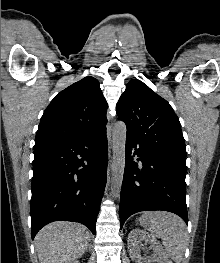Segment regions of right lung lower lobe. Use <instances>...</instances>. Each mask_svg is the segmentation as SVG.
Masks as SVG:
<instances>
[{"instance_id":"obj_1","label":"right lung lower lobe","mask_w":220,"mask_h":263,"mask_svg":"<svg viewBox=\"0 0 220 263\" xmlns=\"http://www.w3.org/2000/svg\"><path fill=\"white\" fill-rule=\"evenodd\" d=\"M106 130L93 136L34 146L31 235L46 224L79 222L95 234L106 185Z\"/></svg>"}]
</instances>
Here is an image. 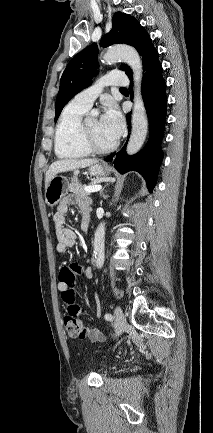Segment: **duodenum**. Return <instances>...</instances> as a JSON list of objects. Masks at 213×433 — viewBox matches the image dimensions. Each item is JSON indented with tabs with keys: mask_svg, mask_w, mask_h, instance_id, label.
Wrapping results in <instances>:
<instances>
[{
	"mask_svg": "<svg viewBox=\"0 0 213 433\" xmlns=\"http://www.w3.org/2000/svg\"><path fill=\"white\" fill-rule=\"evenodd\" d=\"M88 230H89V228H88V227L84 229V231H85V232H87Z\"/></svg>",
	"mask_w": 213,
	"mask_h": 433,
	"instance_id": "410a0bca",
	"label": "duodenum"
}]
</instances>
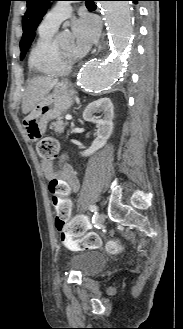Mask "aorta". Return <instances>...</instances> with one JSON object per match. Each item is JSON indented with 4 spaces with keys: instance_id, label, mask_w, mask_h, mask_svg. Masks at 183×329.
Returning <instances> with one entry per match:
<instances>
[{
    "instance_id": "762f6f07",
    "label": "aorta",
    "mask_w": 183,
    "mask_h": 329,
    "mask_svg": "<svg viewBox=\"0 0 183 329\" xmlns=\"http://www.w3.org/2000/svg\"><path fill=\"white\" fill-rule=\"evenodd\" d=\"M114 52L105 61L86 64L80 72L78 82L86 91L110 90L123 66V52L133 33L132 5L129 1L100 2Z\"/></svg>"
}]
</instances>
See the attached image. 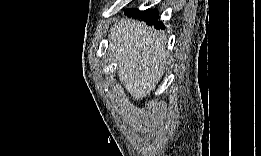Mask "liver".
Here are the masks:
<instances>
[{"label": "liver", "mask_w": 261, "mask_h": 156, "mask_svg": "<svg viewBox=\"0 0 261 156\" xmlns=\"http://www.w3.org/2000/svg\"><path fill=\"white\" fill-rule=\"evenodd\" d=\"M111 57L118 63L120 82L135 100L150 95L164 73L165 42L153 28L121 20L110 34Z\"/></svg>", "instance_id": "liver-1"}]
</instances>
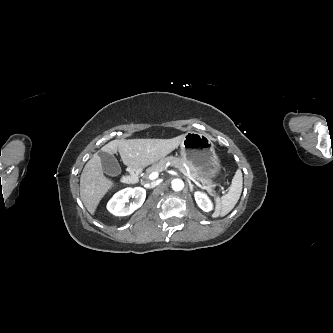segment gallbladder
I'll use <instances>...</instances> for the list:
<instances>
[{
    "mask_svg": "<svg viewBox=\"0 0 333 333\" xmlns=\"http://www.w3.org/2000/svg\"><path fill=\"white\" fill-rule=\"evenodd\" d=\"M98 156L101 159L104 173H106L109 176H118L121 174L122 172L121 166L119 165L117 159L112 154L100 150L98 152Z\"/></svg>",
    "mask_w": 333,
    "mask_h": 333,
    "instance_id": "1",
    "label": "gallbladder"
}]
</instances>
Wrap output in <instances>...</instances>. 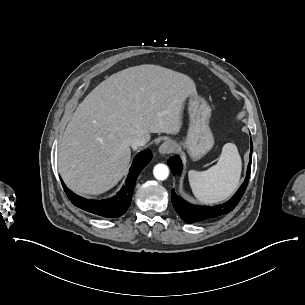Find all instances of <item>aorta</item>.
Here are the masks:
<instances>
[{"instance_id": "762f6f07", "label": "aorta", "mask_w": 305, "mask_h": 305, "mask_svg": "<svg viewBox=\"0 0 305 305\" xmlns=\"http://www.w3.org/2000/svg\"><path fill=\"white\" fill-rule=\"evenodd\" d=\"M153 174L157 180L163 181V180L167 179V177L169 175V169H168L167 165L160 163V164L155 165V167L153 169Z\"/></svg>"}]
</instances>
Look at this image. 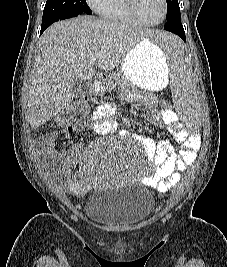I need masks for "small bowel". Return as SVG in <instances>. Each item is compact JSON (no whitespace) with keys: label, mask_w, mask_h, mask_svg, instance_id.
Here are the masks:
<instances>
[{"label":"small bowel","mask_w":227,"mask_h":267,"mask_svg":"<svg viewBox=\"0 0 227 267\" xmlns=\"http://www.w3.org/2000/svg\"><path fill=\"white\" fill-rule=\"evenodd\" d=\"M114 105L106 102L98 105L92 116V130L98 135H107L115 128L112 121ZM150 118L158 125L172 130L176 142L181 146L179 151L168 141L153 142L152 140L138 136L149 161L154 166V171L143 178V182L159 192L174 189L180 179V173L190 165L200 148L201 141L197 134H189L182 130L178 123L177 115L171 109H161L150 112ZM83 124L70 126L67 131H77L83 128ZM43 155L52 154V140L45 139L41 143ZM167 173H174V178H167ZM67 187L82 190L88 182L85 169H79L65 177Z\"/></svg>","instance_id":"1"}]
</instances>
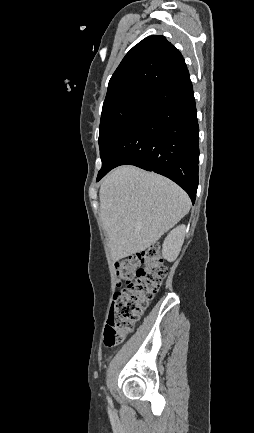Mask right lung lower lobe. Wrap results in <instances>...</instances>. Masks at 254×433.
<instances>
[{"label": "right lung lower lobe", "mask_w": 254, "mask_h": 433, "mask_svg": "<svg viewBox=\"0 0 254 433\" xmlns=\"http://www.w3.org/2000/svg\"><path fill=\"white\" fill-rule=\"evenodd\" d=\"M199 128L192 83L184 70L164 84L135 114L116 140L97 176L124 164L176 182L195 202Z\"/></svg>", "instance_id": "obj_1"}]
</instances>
----------
» Work request:
Please copy the lines above, starting at the one that holds "Mask right lung" and stopping after the last line, exactly as they appear and minus the pictures.

» Task answer:
Mask right lung lower lobe. Wrap results in <instances>...</instances>. Masks at 254×433.
<instances>
[{"label": "right lung lower lobe", "mask_w": 254, "mask_h": 433, "mask_svg": "<svg viewBox=\"0 0 254 433\" xmlns=\"http://www.w3.org/2000/svg\"><path fill=\"white\" fill-rule=\"evenodd\" d=\"M199 128L192 83L184 70L164 84L135 114L116 140L97 176L124 164L176 182L195 202Z\"/></svg>", "instance_id": "obj_1"}]
</instances>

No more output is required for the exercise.